## Task requirements
Word for word, repeat all of the entries.
Start of Material for this task
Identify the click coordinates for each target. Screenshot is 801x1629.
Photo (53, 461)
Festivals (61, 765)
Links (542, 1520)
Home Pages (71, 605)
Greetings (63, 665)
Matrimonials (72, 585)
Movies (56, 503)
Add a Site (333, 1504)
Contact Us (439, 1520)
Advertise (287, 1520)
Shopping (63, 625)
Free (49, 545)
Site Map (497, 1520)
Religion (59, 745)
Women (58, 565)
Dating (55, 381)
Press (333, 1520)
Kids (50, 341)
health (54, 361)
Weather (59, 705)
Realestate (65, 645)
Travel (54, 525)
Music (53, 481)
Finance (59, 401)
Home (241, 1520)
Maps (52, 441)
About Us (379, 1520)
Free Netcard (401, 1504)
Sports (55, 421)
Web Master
End of Material for this task
## Solved problem
Identify the click coordinates for each target. Screenshot is 801x1629.
Photo (53, 461)
Festivals (61, 765)
Links (542, 1520)
Home Pages (71, 605)
Greetings (63, 665)
Matrimonials (72, 585)
Movies (56, 503)
Add a Site (333, 1504)
Contact Us (439, 1520)
Advertise (287, 1520)
Shopping (63, 625)
Free (49, 545)
Site Map (497, 1520)
Religion (59, 745)
Women (58, 565)
Dating (55, 381)
Press (333, 1520)
Kids (50, 341)
health (54, 361)
Weather (59, 705)
Realestate (65, 645)
Travel (54, 525)
Music (53, 481)
Finance (59, 401)
Home (241, 1520)
Maps (52, 441)
About Us (379, 1520)
Free Netcard (401, 1504)
Sports (55, 421)
Web Master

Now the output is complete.